SpikingJET: Enhancing Fault Injection for Fully and Convolutional Spiking Neural Networks
Anil Bayram Gogebakan, Enrico Magliano, Alessio Carpegna, Annachiara Ruospo, Alessandro Savino, Stefano Di Carlo
TL;DR
SpikingJET tackles the challenge of evaluating the reliability of Spiking Neural Networks under hardware faults during inference. It introduces a simulation-based, non-intrusive fault injector that can inject stuck-at faults across five injection points (weights, membrane decay, threshold, membrane potential, and output spike) and three fault models, within an extensible framework built on open-source SNN tooling. Through experiments on N-MNIST, SHD, and DVS128, the approach demonstrates that most faults are masked and that vulnerability tends to concentrate in specific layers and parameters, notably those affecting spike timing and thresholds; this highlights where fault-tolerance strategies should be focused. The work provides a practical, scalable method for rapid resilience assessment of SNN-based systems in safety-critical domains, enabling agile exploration of fault scenarios and guiding reliability enhancements.
Abstract
As artificial neural networks become increasingly integrated into safety-critical systems such as autonomous vehicles, devices for medical diagnosis, and industrial automation, ensuring their reliability in the face of random hardware faults becomes paramount.

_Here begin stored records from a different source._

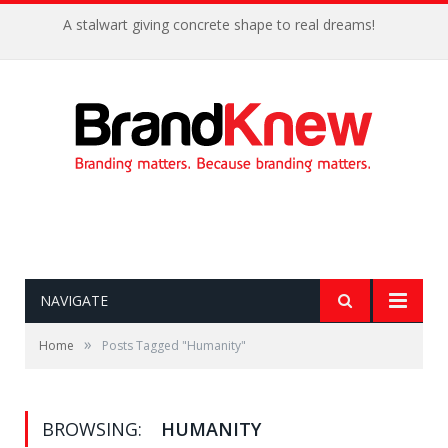
A stalwart giving concrete shape to real dreams!
NAVIGATE
»
Home
Posts Tagged "Humanity"
BROWSING:
HUMANITY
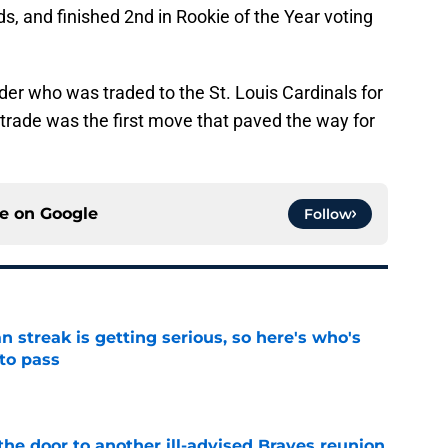
, and finished 2nd in Rookie of the Year voting
der who was traded to the St. Louis Cardinals for
s trade was the first move that paved the way for
ce on
Google
Follow
n streak is getting serious, so here's who's
 to pass
e
the door to another ill-advised Braves reunion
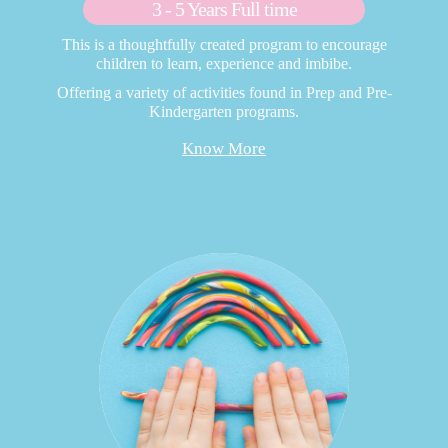
3 - 5 Years Full time
This is a thoughtfully created program to encourage
children to learn, experience and imbibe.
Offering a variety of activities found in Prep and Pre-
Kindergarten programs.
Know More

This paper introduces SpikingJET, a novel fault injector designed specifically for fully connected and convolutional Spiking Neural Networks (SNNs). Our work underscores the critical need to evaluate the resilience of SNNs to hardware faults, considering their growing prominence in real-world applications. SpikingJET provides a comprehensive platform for assessing the resilience of SNNs by inducing errors and injecting faults into critical components such as synaptic weights, neuron model parameters, internal states, and activation functions. This paper demonstrates the effectiveness of Spiking-JET through extensive software-level experiments on various SNN architectures, revealing insights into their vulnerability and resilience to hardware faults. Moreover, highlighting the importance of fault resilience in SNNs contributes to the ongoing effort to enhance the reliability and safety of Neural Network (NN)-powered systems in diverse domains.